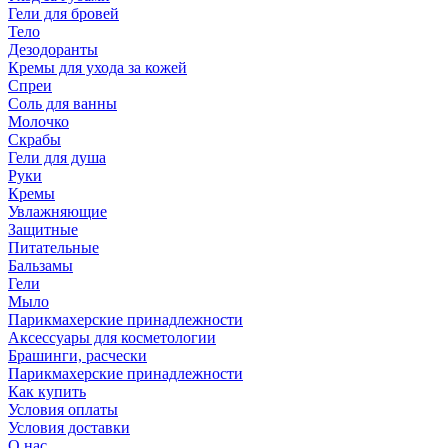
Гели для бровей
Тело
Дезодоранты
Кремы для ухода за кожей
Спреи
Соль для ванны
Молочко
Скрабы
Гели для душа
Руки
Кремы
Увлажняющие
Защитные
Питательные
Бальзамы
Гели
Мыло
Парикмахерские принадлежности
Аксессуары для косметологии
Брашинги, расчески
Парикмахерские принадлежности
Как купить
Условия оплаты
Условия доставки
О нас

◆ Task objective ◆
The entries above need to be transcribed exactly, with the images left out.

◆ Exercise solution ◆
Гели для бровей
Тело
Дезодоранты
Кремы для ухода за кожей
Спреи
Соль для ванны
Молочко
Скрабы
Гели для душа
Руки
Кремы
Увлажняющие
Защитные
Питательные
Бальзамы
Гели
Мыло
Парикмахерские принадлежности
Аксессуары для косметологии
Брашинги, расчески
Парикмахерские принадлежности
Как купить
Условия оплаты
Условия доставки
О нас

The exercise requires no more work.